04/08/2022
Last week renowned value investor Howard Marks released a memo titled “I Beg to Differ” which has useful learning for long-term value investment firms, even in Nepal. Below we have summarized the key learnings for investors with busy schedules:
· There are two approaches to investment – Passive Investment (Index Investing) and Active Investment. In Passive Investment, an investor’s focus is simply to generate GUARANTEED AVERAGE returns. S/he does so in order to avoid below-average returns, but it comes at a cost – not generating above-average returns. Just GUARANTEED AVERAGE returns.
· In Active Investment, the focus of an investor/manager is to generate returns well above what the average market offers. This pursuit requires fund managers to think differently from the crowd and place investment bets differently from the average market. However, the desire to outperform the market comes at a cost – if the manager is wrong with his/her bet, they will generate below-average returns and this will jeopardize the career of the manager/fund. Active investment is not easy; it requires managers to risk being wrong.
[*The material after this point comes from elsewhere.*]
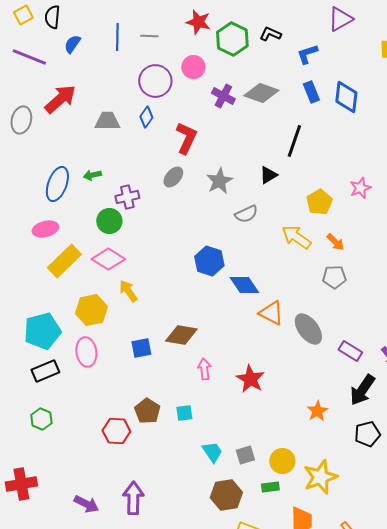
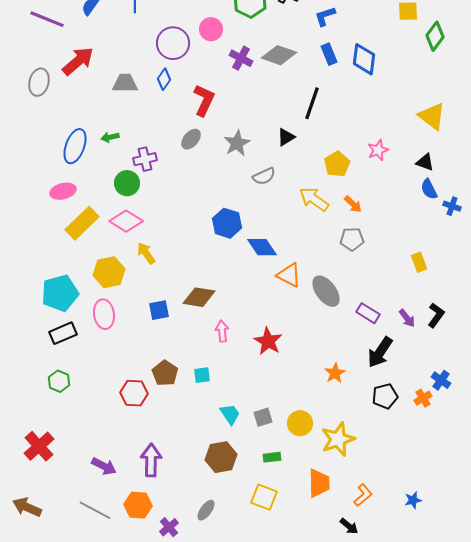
red cross: (21, 484) -> (39, 446), turned -32
green rectangle: (270, 487) -> (272, 457), moved
brown hexagon: (226, 495) -> (221, 457), moved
· Apart from superior thinking skills, successful active investment requires the manager to look wrong for a while (because the average market disagrees with the manager today) and survive some mistakes to ultimately generate above-average returns in the long run. However, this gut-wrenching, uncomfortable behavior necessary for a successful manager is further disincentivized by Institutions as they want to ‘avoid looking wrong even temporarily’ to their committees, board, clients. They would rather pass profitable long-term bets than select such bets which produce temporary losses. Such institutional culture is harmful to the pursuit of successful active investment.
· Howard also addresses what the entire world is talking about – Macros (inflation, rising interest rates, recession). He states that these are short-term phenomena that should not bother long-term investors; investors are better off evaluating the fundamental qualities of an asset rather than trying to time the market or rotate sectors. Using S&P 500 data over the past century, he concludes that time NOT timing leads to wealth accumulation.
· To conclude superior active management strategy requires (a) using superior second-level thinking to identify undervalued securities (b) taking contrarian bets which look temporarily wrong with the confidence that the investments can generate superior returns over the long term (c) ignoring short-term performances (d) ignoring macro-economic trends and most importantly (e) embracing a culture in institutions (including committees, board, clients) where managers can confidently pursue active investment strategy despite the risk of being wrong, – where managers can say – I BEG TO DIFFER!